Provide an exact copy of the data, excluding the images.

[Records from a data collection]
------

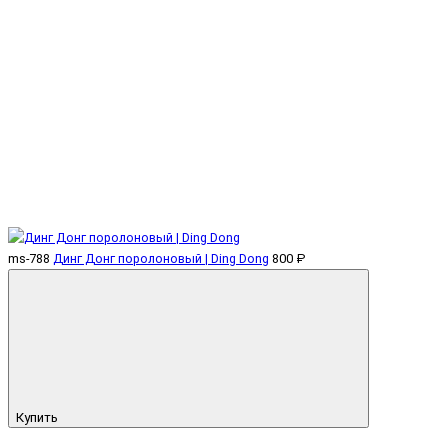
ms-788
Динг Донг поролоновый | Ding Dong
800 ₽
Купить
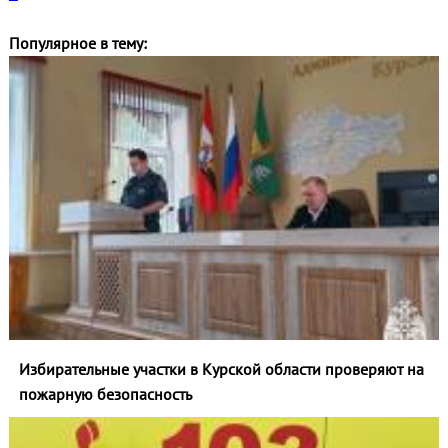
Популярное в тему:
Избирательные участки в Курской области проверяют на
пожарную безопасность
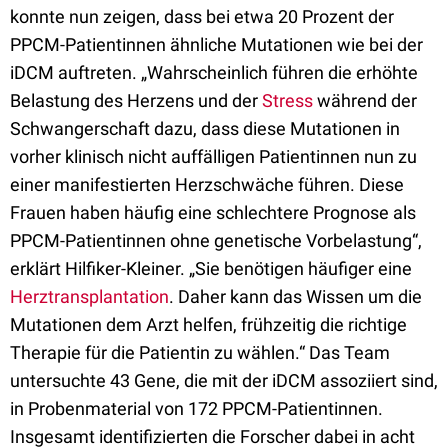
konnte nun zeigen, dass bei etwa 20 Prozent der
PPCM-Patientinnen ähnliche Mutationen wie bei der
iDCM auftreten. „Wahrscheinlich führen die erhöhte
Belastung des Herzens und der
Stress
während der
Schwangerschaft dazu, dass diese Mutationen in
vorher klinisch nicht auffälligen Patientinnen nun zu
einer manifestierten Herzschwäche führen. Diese
Frauen haben häufig eine schlechtere Prognose als
PPCM-Patientinnen ohne genetische Vorbelastung“,
erklärt Hilfiker-Kleiner. „Sie benötigen häufiger eine
Herztransplantation
. Daher kann das Wissen um die
Mutationen dem Arzt helfen, frühzeitig die richtige
Therapie für die Patientin zu wählen.“ Das Team
untersuchte 43 Gene, die mit der iDCM assoziiert sind,
in Probenmaterial von 172 PPCM-Patientinnen.
Insgesamt identifizierten die Forscher dabei in acht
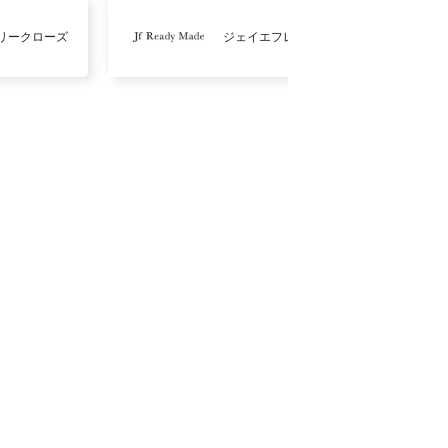
リークローズ
ジェイエフレディメイド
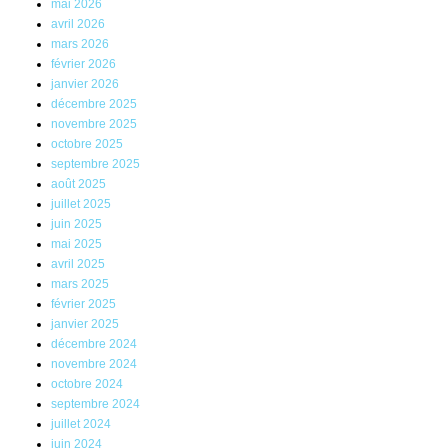
mai 2026
avril 2026
mars 2026
février 2026
janvier 2026
décembre 2025
novembre 2025
octobre 2025
septembre 2025
août 2025
juillet 2025
juin 2025
mai 2025
avril 2025
mars 2025
février 2025
janvier 2025
décembre 2024
novembre 2024
octobre 2024
septembre 2024
juillet 2024
juin 2024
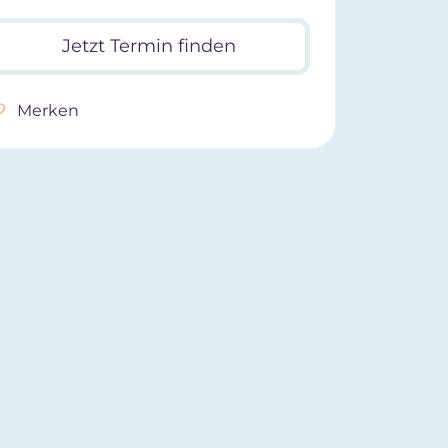
Jetzt Termin finden
Merken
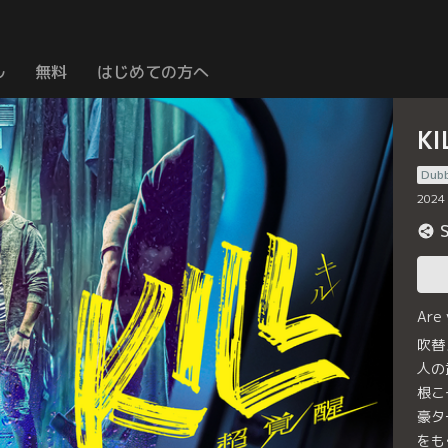
ル
無料
はじめての方へ
K
Dub
2024
Are
吹替
人の
根こ
豪タ
をも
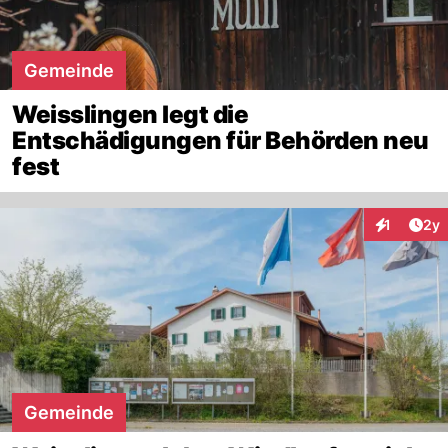
Gemeinde
Weisslingen legt die
Entschädigungen für Behörden neu
fest
Arti
1
2y
Interaktion
Gemeinde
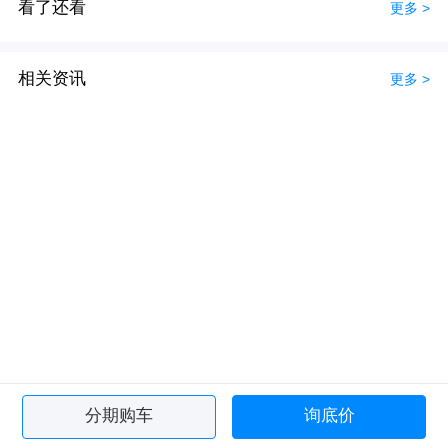
看了还看
更多 >
相关资讯
更多 >
分期购车
询底价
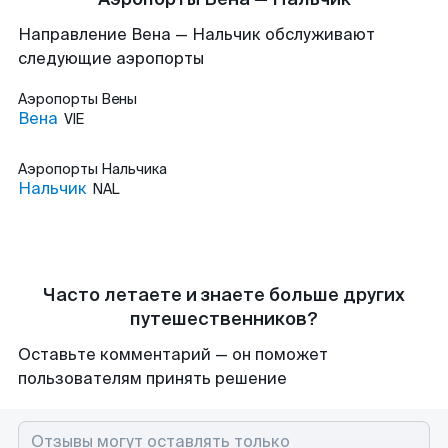
Направление Вена — Нальчик обслуживают
следующие аэропорты
Аэропорты
Вены
Вена
VIE
Аэропорты
Нальчика
Нальчик
NAL
Часто летаете и знаете больше других
путешественников?
Оставьте комментарий — он поможет
пользователям принять решение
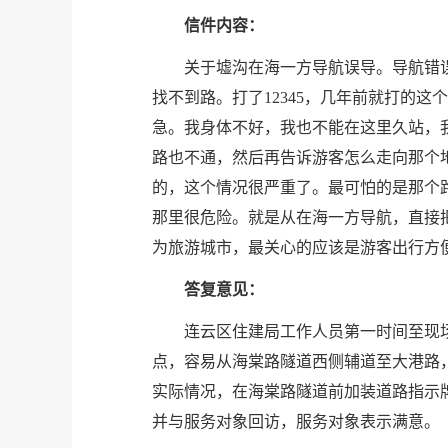
信件内容：
关于墟沟在海一方导航误导。导航错
找不到路。打了12345，几年前就打的
急。我身体不好，我也不能在这里久站，
路也不通，然后再告诉游客怎么走向那个
的，这个情况很严重了。最可怕的是那个
那里很危险。就是从在海一方导航，直接
为旅游城市，最关心的应该是游客出行方
答复意见：
连云区住建局工作人员第一时间至现
点，容易从海棠路隧道西侧辅道至大港路
实际情况，在海棠路隧道前加装道路指示牌
并与服务对象回访，服务对象表示满意。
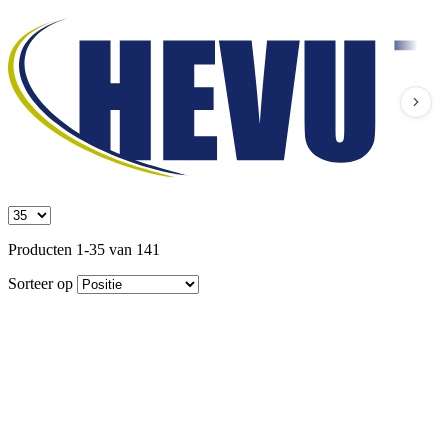
Producten 1-35 van 141
Sorteer op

------

Exercise result:
ms-788
Динг Донг поролоновый | Ding Dong
800 ₽
Купить
Популярное в тему:
Избирательные участки в Курской области проверяют на
пожарную безопасность
konnte nun zeigen, dass bei etwa 20 Prozent der
PPCM-Patientinnen ähnliche Mutationen wie bei der
iDCM auftreten. „Wahrscheinlich führen die erhöhte
Belastung des Herzens und der
Stress
während der
Schwangerschaft dazu, dass diese Mutationen in
vorher klinisch nicht auffälligen Patientinnen nun zu
einer manifestierten Herzschwäche führen. Diese
Frauen haben häufig eine schlechtere Prognose als
PPCM-Patientinnen ohne genetische Vorbelastung“,
erklärt Hilfiker-Kleiner. „Sie benötigen häufiger eine
Herztransplantation
. Daher kann das Wissen um die
Mutationen dem Arzt helfen, frühzeitig die richtige
Therapie für die Patientin zu wählen.“ Das Team
untersuchte 43 Gene, die mit der iDCM assoziiert sind,
in Probenmaterial von 172 PPCM-Patientinnen.
Insgesamt identifizierten die Forscher dabei in acht
リークローズ
ジェイエフレディメイド
mai 2026
avril 2026
mars 2026
février 2026
janvier 2026
décembre 2025
novembre 2025
octobre 2025
septembre 2025
août 2025
juillet 2025
juin 2025
mai 2025
avril 2025
mars 2025
février 2025
janvier 2025
décembre 2024
novembre 2024
octobre 2024
septembre 2024
juillet 2024
juin 2024
Jetzt Termin finden
Merken
ル
無料
はじめての方へ
K
Dub
2024
Are
吹替
人の
根こ
豪タ
をも
Gemeinde
Weisslingen legt die
Entschädigungen für Behörden neu
fest
Arti
1
2y
Interaktion
Gemeinde
看了还看
更多 >
相关资讯
更多 >
分期购车
询底价
Направление Вена — Нальчик обслуживают
следующие аэропорты
Аэропорты
Вены
Вена
VIE
Аэропорты
Нальчика
Нальчик
NAL
Часто летаете и знаете больше других
путешественников?
Оставьте комментарий — он поможет
пользователям принять решение
信件内容：
关于墟沟在海一方导航误导。导航错
找不到路。打了12345，几年前就打的
急。我身体不好，我也不能在这里久站，
路也不通，然后再告诉游客怎么走向那个
的，这个情况很严重了。最可怕的是那个
那里很危险。就是从在海一方导航，直接
为旅游城市，最关心的应该是游客出行方
答复意见：
连云区住建局工作人员第一时间至现
点，容易从海棠路隧道西侧辅道至大港路
实际情况，在海棠路隧道前加装道路指示牌
并与服务对象回访，服务对象表示满意。
Producten 1-35 van 141
Sorteer op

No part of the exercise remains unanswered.